Putting comparisons aside for a moment, the film works well because of the strength of the source material. “Carrie” was Stephen King’s first novel, written before he became famous and oh-so-long-winded. King is always at his best when writing for brevity, which is why stories like “Carrie” and “Salem’s Lot” are so memorable. The plot is simple and relatable, the horror more rooted in the actions of normal human beings than in the supernatural. Most adults realize that people can be far more evil than any creature that goes bump in the night, and the best horror stories use the worst of humanity as a catalyst for the tragedy that unfolds onscreen. Zombies are nothing compared to the racists outside the farmhouse, and a malicious high school bully is much more of a menace than a shy, backward girl with mind powers. The film does a good job of telling the story and the story is a good one to tell, so by that measure the film is worth seeing, especially if you are dead set on seeing a decent horror movie in a theater on a Halloween night.
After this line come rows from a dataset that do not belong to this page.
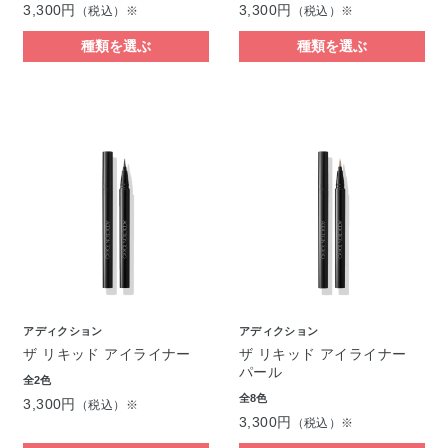
3,300円
3,300円
（税込）※
（税込）※
種類を選ぶ
種類を選ぶ
アディクション
アディクション
ザ リキッド アイライナー
ザ リキッド アイライナー
パール
全2色
全8色
3,300円
（税込）※
3,300円
（税込）※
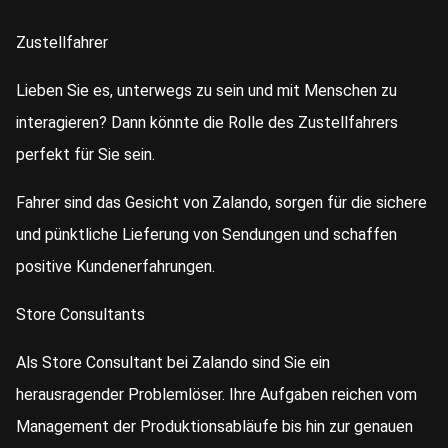
Zustellfahrer
Lieben Sie es, unterwegs zu sein und mit Menschen zu
interagieren? Dann könnte die Rolle des Zustellfahrers
perfekt für Sie sein.
Fahrer sind das Gesicht von Zalando, sorgen für die sichere
und pünktliche Lieferung von Sendungen und schaffen
positive Kundenerfahrungen.
Store Consultants
Als Store Consultant bei Zalando sind Sie ein
herausragender Problemlöser. Ihre Aufgaben reichen vom
Management der Produktionsabläufe bis hin zur genauen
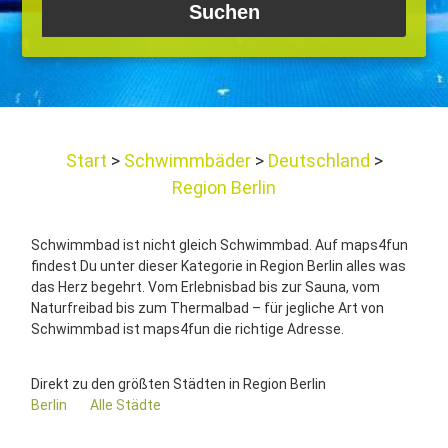
Start
Schwimmbäder
Deutschland
Region Berlin
Schwimmbad ist nicht gleich Schwimmbad. Auf maps4fun
findest Du unter dieser Kategorie in Region Berlin alles was
das Herz begehrt. Vom Erlebnisbad bis zur Sauna, vom
Naturfreibad bis zum Thermalbad – für jegliche Art von
Schwimmbad ist maps4fun die richtige Adresse.
Direkt zu den größten Städten in Region Berlin
Berlin
Alle Städte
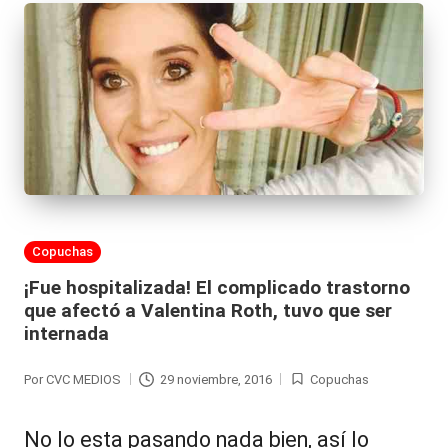
Publicada
Copuchas
en
¡Fue hospitalizada! El complicado trastorno
que afectó a Valentina Roth, tuvo que ser
internada
Por
CVC MEDIOS
29 noviembre, 2016
Copuchas
Publicado
Publicada
por
en
No lo esta pasando nada bien, así lo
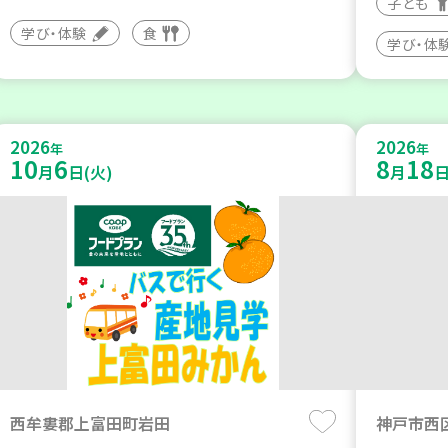
子ども
学び・体験
食
学び・体
2026
2026
年
年
10
6
8
18
月
日(火)
月
日
西牟婁郡上富田町岩田
神戸市西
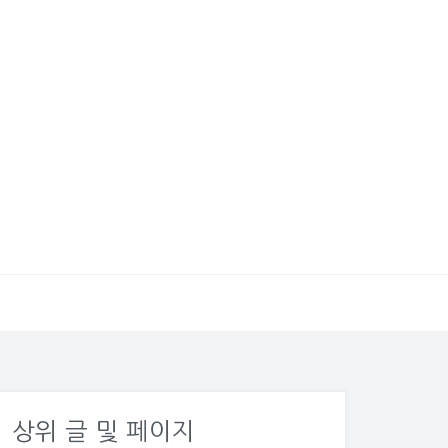
상위 글 및 페이지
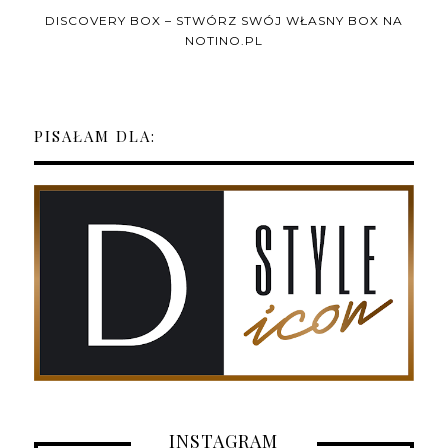
DISCOVERY BOX – STWÓRZ SWÓJ WŁASNY BOX NA
NOTINO.PL
PISAŁAM DLA:
INSTAGRAM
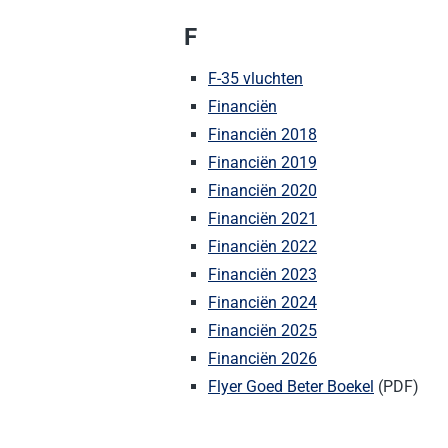
F
F-35 vluchten
Financiën
Financiën 2018
Financiën 2019
Financiën 2020
Financiën 2021
Financiën 2022
Financiën 2023
Financiën 2024
Financiën 2025
Financiën 2026
Flyer Goed Beter Boekel
(PDF)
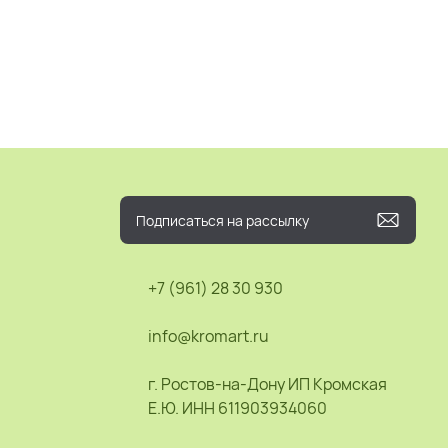
+7 (961) 28 30 930
info@kromart.ru
г. Ростов-на-Дону ИП Кромская
Е.Ю. ИНН 611903934060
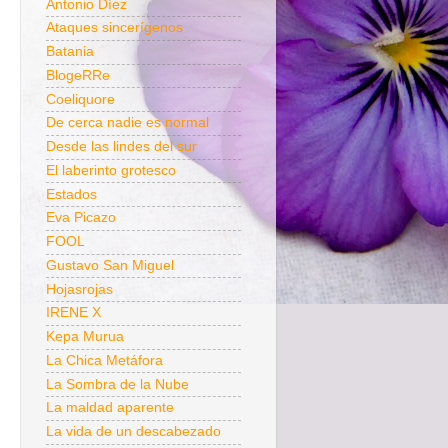
Antonio Díez
Ataques sincerígenos
Batania
BlogeRRe
Coeliquore
De cerca nadie es normal
Desde las lindes del sur
El laberinto grotesco
Estados
Eva Picazo
FOOL
Gustavo San Miguel
Hojasrojas
IRENE X
Kepa Murua
La Chica Metáfora
La Sombra de la Nube
La maldad aparente
La vida de un descabezado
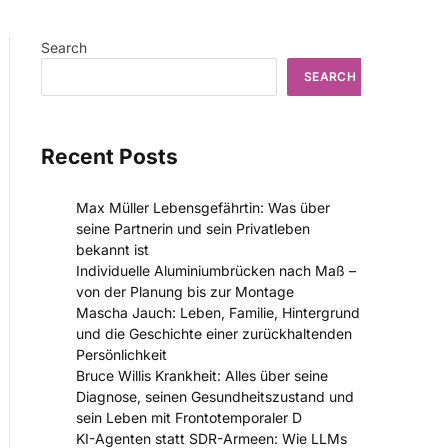
Search
SEARCH
Recent Posts
Max Müller Lebensgefährtin: Was über
seine Partnerin und sein Privatleben
bekannt ist
Individuelle Aluminiumbrücken nach Maß –
von der Planung bis zur Montage
Mascha Jauch: Leben, Familie, Hintergrund
und die Geschichte einer zurückhaltenden
Persönlichkeit
Bruce Willis Krankheit: Alles über seine
Diagnose, seinen Gesundheitszustand und
sein Leben mit Frontotemporaler D
KI-Agenten statt SDR-Armeen: Wie LLMs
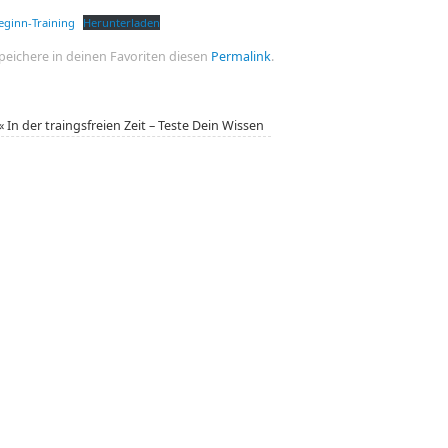
eginn-Training
Herunterladen
peichere in deinen Favoriten diesen
Permalink
.
«
In der traingsfreien Zeit – Teste Dein Wissen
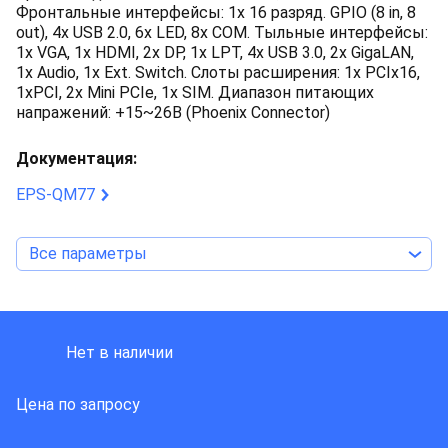
Фронтальные интерфейсы: 1x 16 разряд. GPIO (8 in, 8
out), 4x USB 2.0, 6x LED, 8x COM. Тыльные интерфейсы:
1x VGA, 1x HDMI, 2x DP, 1x LPT, 4x USB 3.0, 2x GigaLAN,
1x Audio, 1x Ext. Switch. Слоты расширения: 1x PCIx16,
1xPCI, 2x Mini PCIe, 1x SIM. Диапазон питающих
напражений: +15~26В (Phoenix Connector)
Документация:
EPS-QM77
Все параметры
Avalue
Нет в наличии
Цена по запросу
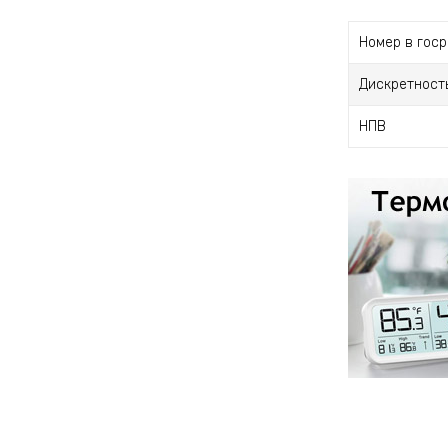
Номер в гос
Дискретност
НПВ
Unfortunately, comparisons are unavoidable. Chloe Grace Moretz is a fine actress and a very pretty girl, but the role of Carrie calls for someone a little more homely. Putting an attractive actress in homemade clothes and giving her frizzy hair is only an effective characterization if the film also stars Freddie Prinze Jr. Sissy Spacek’s portrayal of an abused and frightened young woman was nearly flawless.
Perhaps Moretz’s unbridled confidence as Hit Girl in “Kick-Ass” is coloring my perception, but she comes across as too in control of herself. This is even more evident in the climax of the film, as the prom scenes seem too angry and vengeful. Carrie’s reaction to the cruel practical joke planned by her classmates works better as the defensive lashing out of a cornered animal. Carrie is broken and distraught at the end of the story, not enraged and violent. While the effects are top-notch, the tone feels off.
If there is an improvement over the original, it comes from Julianne Moore’s unhinged performance as Carrie’s mother Margaret White. Piper Laurie did an excellent job with the role in the 1976 film, but Moore is the better actress and transforms the frequently lampooned character into something more sinister and manic. Actually, the strength of Moore’s performance only amplifies the problems with Moretz in the role. Anyone raised by Margaret White would live in inescapable fear of her, telekinetic powers or not.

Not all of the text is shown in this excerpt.